Beginning with the line of the entries below that holds "Autres documents" and ending with the line that holds "justice referred to", transcribe each line exactly as written. Pictures stay out.

[Record set Boundary: Start]

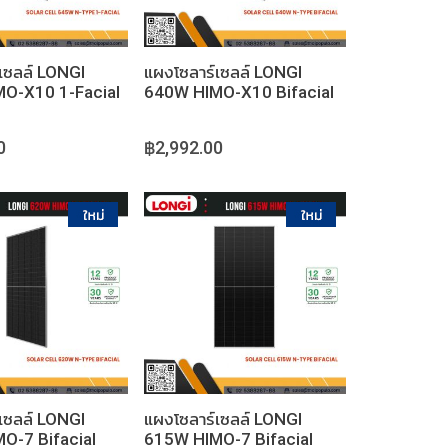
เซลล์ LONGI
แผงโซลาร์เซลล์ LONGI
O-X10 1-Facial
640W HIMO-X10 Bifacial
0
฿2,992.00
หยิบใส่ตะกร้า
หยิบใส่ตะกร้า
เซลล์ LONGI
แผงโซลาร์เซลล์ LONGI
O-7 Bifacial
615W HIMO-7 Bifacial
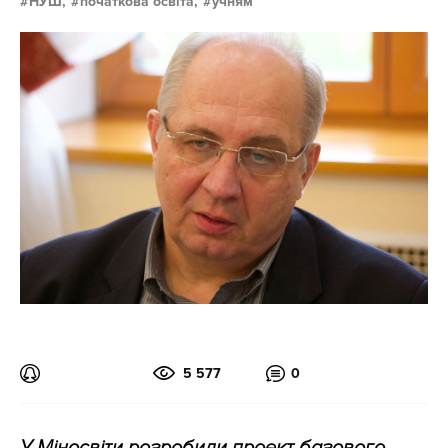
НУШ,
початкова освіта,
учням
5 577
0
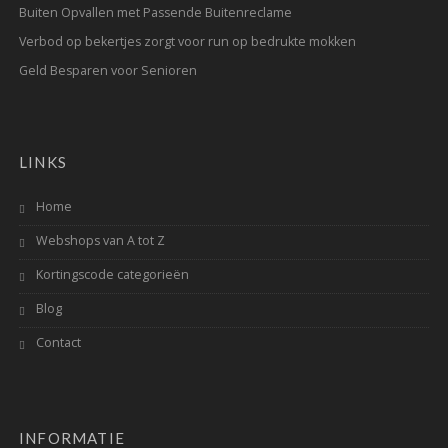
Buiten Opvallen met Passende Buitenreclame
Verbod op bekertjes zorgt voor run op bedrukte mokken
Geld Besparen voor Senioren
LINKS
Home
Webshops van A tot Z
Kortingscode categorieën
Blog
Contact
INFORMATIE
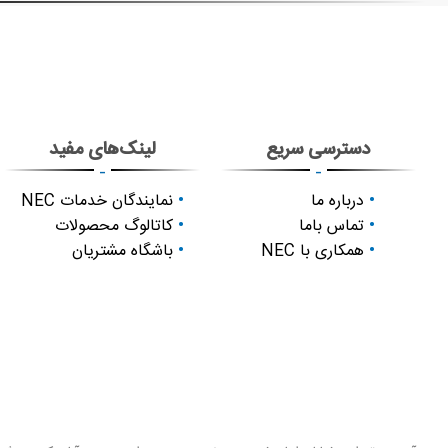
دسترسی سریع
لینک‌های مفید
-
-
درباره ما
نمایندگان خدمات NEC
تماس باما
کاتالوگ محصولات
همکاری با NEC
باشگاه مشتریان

[Record set Boundary: End]
[Record set Boundary: Start]

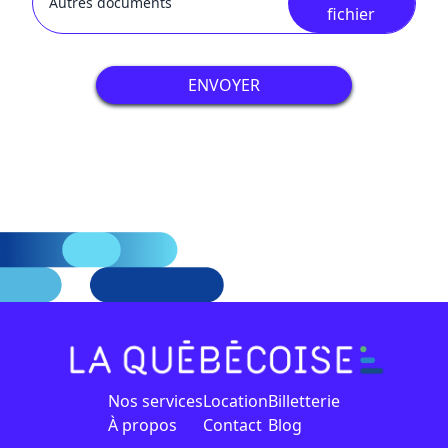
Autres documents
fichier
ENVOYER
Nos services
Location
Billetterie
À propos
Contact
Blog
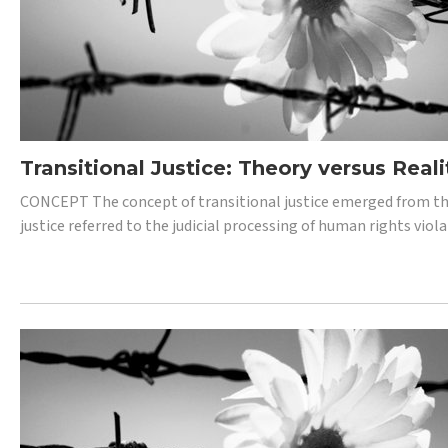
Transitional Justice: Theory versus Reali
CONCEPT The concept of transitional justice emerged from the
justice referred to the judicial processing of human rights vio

[Record set Boundary: End]

Reply:
Autres documents
fichier
ENVOYER
Nos services
Location
Billetterie
À propos
Contact
Blog
Transitional Justice: Theory versus Reali
CONCEPT The concept of transitional justice emerged from the
justice referred to the judicial processing of human rights vio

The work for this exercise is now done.